Despite its defiant title, Black Sabbath’s Never Say Die! ultimately hammered the final nail in the original lineup's coffin, following years of escalating substance abuse and diminishing musical success.

In the decades since, Never Say Die!  has endured heaps of scorn – much of it deserved, some not – from both critics and honest fans. It didn't help that Black Sabbath’s very next album, 1980’s Heaven and Hell, ignited such a remarkable renaissance behind new singer Ronnie James Dio.

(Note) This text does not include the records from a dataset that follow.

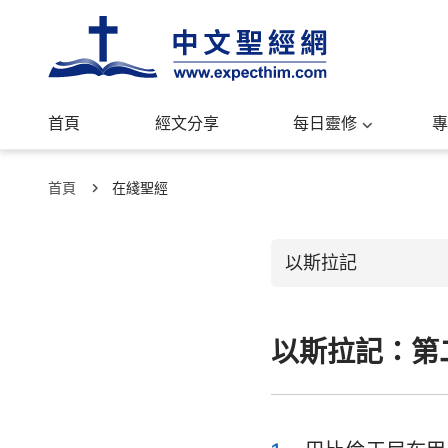
首頁
經文分享
每日靈修
專
首頁
在綫聖經
以斯拉記
以斯拉記：第
舊約聖經
創世記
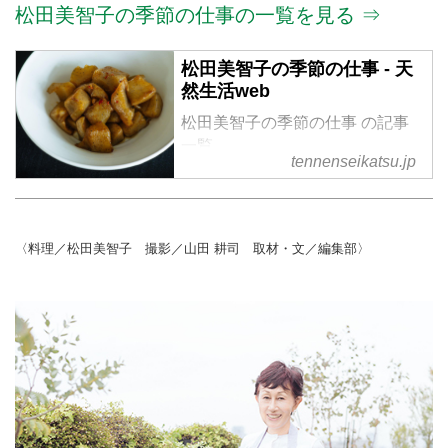
松田美智子の季節の仕事の一覧を見る ⇒
松田美智子の季節の仕事 - 天
然生活web
松田美智子の季節の仕事 の記事
一覧
tennenseikatsu.jp
〈料理／松田美智子 撮影／山田 耕司 取材・文／編集部〉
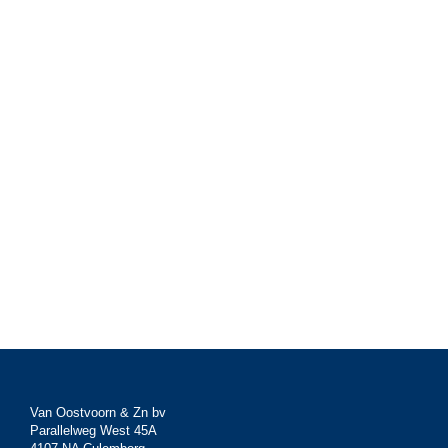
Van Oostvoorn & Zn bv
Parallelweg West 45A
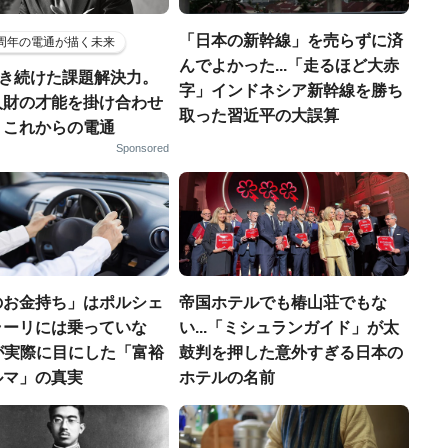
「日本の新幹線」を売らずに済
5周年の電通が描く未来
んでよかった...「走るほど大赤
磨き続けた課題解決力。
字」インドネシア新幹線を勝ち
人財の才能を掛け合わせ
取った習近平の大誤算
、これからの電通
Sponsored
のお金持ち」はポルシェ
帝国ホテルでも椿山荘でもな
ラーリには乗っていな
い...「ミシュランガイド」が太
FPが実際に目にした「富裕
鼓判を押した意外すぎる日本の
ルマ」の真実
ホテルの名前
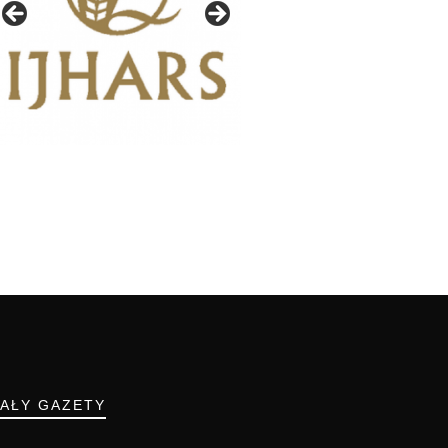
IAŁY GAZETY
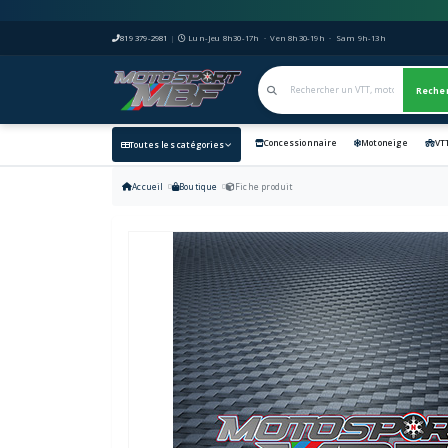
819 379-2981
|
Lun-Jeu 8h30-17h · Ven 8h30-19h · Sam 9h-13h
Reche
Concessionnaire
Motoneige
VT
Toutes les catégories
Accueil
Boutique
Fiche produit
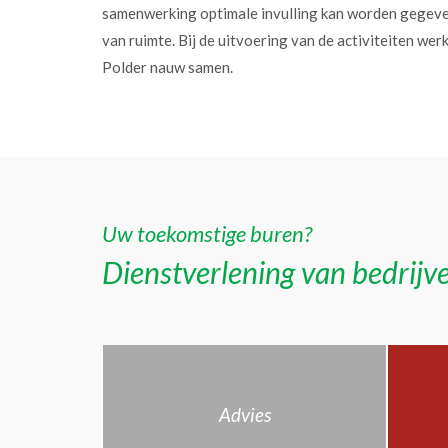
samenwerking optimale invulling kan worden gegev
van ruimte. Bij de uitvoering van de activiteiten w
Polder nauw samen.
Uw toekomstige buren?
Dienstverlening van bedrijve
Advies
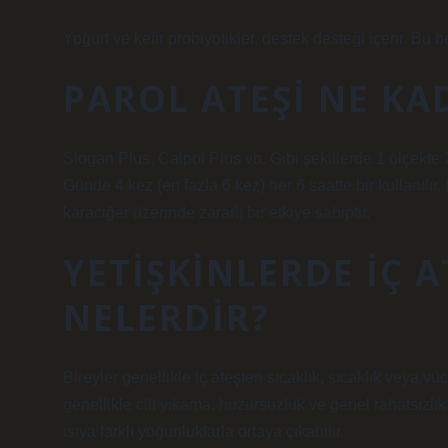
Yoğurt ve kefir probiyotikler, destek desteği içerir. Bu 
PAROL ATEŞI NE K
Slogan Plus, Calpol Plus vb. Gibi şekillerde 1 ölçekte 2
Günde 4 kez (en fazla 6 kez) her 6 saatte bir kullanılır
karaciğer üzerinde zararlı bir etkiye sahiptir.
YETIŞKINLERDE IÇ A
NELERDIR?
Bireyler genellikle iç ateşten sıcaklık, sıcaklık veya 
genellikle cilt yıkama, huzursuzluk ve genel rahatsızlık i
ısıya farklı yoğunluklarla ortaya çıkabilir.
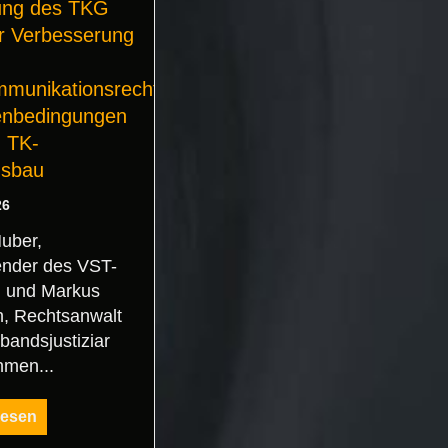
ung des TKG
r Verbesserung
mmunikationsrechtlichen
nbedingungen
n TK-
usbau
26
Huber,
ender des VST-
, und Markus
h, Rechtsanwalt
bandsjustiziar
hmen...
lesen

By any reasonable comparison, Never Say Die! was the work of an exhausted, crippled musical unit. Ozzy Osbourne, Tony Iommi, Bill Ward and Geezer Butler appeared to run out of what little head of steam they could muster right around the final power chords of this album’s forceful opening title track.

READ MORE: Ranking Every Black Sabbath Album

Subsequent numbers found Sabbath either flying on autopilot (see "A Hard Road," "Shock Wave," the serviceable "Junior’s Eyes") or shoring up their dwindling inspiration with unconvincing experimentation (the lethargic, synth-afflicted "Johnny Blade" and "Over to You," the inexplicably horns-backed "Breakout," the Ward-sung calamity "Swinging the Chain").

Listen to Black Sabbath's 'Never Say Die'

In Defense of 'Never Say Die'

In the band’s defense, this adventurous streak also produced Never Say Die!'s most compelling song in the shockingly lovely "Air Dance," a showcase for fluid piano-tickling by session man extraordinaire, Don Airey. But what does such a – let’s just admit it – dainty concoction say about the creative state of heavy metal’s founding fathers?

In the end, however, Never Say Die!'s modest standing within the Black Sabbath discography has only improved thanks to latter-day disasters like Cross Purposes and Forbidden, which brought their historic career to new lows.